I recently ran across an example of this when consulting for a large multinational company on a problem it was experiencing with strange behavior from a third-party application it was running. The company uses Red Hat servers and has a "standard configuration" of its own design that's used to build the servers in each of its data centers (US, Europe, and Asia). The problem turned out to be a plug-in in the commercial application. The plug-in was compiled in the US and binaries given to each of the data centers to include in the application. This was fine, except that each data center built their distributions themselves, and although they ended up with kernel configurations looking very similar, and package lists that looked similar, there were enough subtle differences to make the plug-in binary behave differently.

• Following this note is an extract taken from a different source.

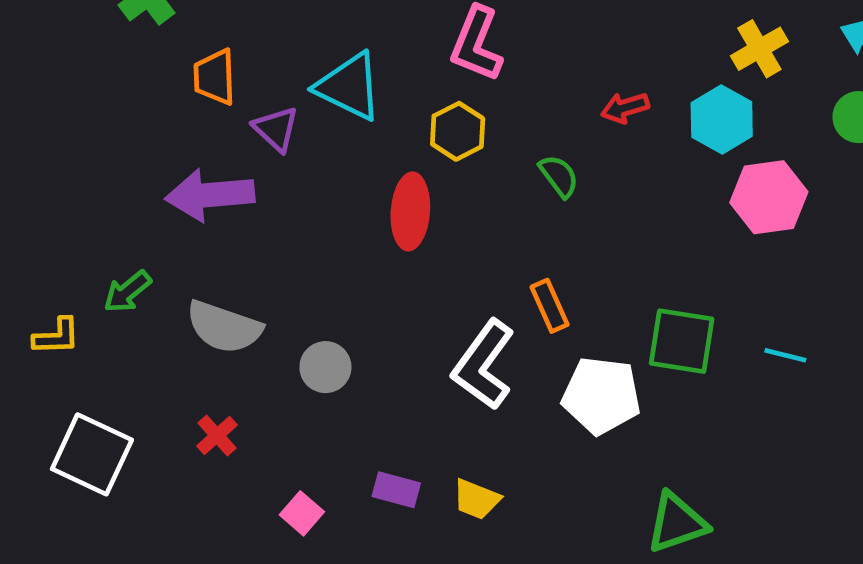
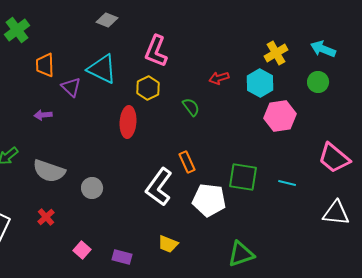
purple arrow: (210, 195) -> (43, 115), size x0.5
purple rectangle: (396, 490) -> (122, 257), moved
yellow trapezoid: (476, 499) -> (168, 244), moved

Although it may have been possible to take the purist Open Source approach and distribute the source to each data center and let them build it on their configuration, which would probably have fixed the problem, the company decided that since this was part of a business-critical infrastructure that just had to run non-stop, this was one risk that it could avoid by implementing good configuration management and having a single build for systems that were always supposed to be identical. This would not only solve the problem, but head-off any similar problems that might crop up.

Configuration management, along with real QA, is an area that is often under-funded and doesn't get the attention it deserves. This extends across companies from the start-up phase, to multinational mega-companies. It's a false economy. Configuration management isn't that hard to implement, and there are several excellent toolsets on the market that can not only help keep control of the several different configuration that most organizations find themselves running, but also help with deploying and upgrading those systems.

The cost of dealing with problems ultimately traceable to configuration differences, which not only includes the time taken to track down and fix the problem but also the affects that any downtime of critical applications can end up making the costs of implementing and maintaining a good configuration management system look like a really good investment.